▶ **What you have to do**
The answer should be one number: how many lines in the records below contain the word "country".

(Saved data entries)
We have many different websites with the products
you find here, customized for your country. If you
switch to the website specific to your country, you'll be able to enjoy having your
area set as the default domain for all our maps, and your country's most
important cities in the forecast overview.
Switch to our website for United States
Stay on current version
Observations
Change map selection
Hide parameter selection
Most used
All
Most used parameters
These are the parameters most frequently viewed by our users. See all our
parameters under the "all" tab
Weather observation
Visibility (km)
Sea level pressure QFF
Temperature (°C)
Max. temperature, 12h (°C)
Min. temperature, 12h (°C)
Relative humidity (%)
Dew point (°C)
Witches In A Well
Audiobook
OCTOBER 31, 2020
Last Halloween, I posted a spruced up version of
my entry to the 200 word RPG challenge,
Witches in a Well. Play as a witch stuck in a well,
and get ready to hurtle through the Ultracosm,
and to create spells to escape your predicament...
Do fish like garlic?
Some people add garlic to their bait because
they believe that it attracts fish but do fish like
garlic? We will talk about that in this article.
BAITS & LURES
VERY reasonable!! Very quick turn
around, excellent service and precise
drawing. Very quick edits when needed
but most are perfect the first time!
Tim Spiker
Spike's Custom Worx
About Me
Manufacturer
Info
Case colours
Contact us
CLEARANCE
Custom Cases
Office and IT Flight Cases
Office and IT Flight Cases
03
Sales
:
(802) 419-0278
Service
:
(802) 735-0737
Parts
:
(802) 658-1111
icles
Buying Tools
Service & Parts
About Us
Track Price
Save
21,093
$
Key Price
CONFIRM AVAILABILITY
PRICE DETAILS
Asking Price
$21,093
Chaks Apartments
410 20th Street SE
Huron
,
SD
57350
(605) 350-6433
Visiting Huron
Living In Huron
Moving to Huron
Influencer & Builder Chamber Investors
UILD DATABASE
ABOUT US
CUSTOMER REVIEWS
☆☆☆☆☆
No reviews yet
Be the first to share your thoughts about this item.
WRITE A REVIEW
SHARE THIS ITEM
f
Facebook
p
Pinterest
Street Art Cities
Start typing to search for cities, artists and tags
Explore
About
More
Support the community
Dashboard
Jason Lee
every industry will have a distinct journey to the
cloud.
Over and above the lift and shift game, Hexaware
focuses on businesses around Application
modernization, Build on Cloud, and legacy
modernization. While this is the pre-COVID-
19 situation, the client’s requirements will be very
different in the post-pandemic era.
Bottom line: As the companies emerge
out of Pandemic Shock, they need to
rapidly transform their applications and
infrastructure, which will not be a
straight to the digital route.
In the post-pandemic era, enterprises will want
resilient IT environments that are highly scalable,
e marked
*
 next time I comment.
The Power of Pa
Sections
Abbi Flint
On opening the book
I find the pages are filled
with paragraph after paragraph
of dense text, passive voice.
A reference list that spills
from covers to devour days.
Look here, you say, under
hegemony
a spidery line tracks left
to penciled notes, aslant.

▶ **Final answer**
3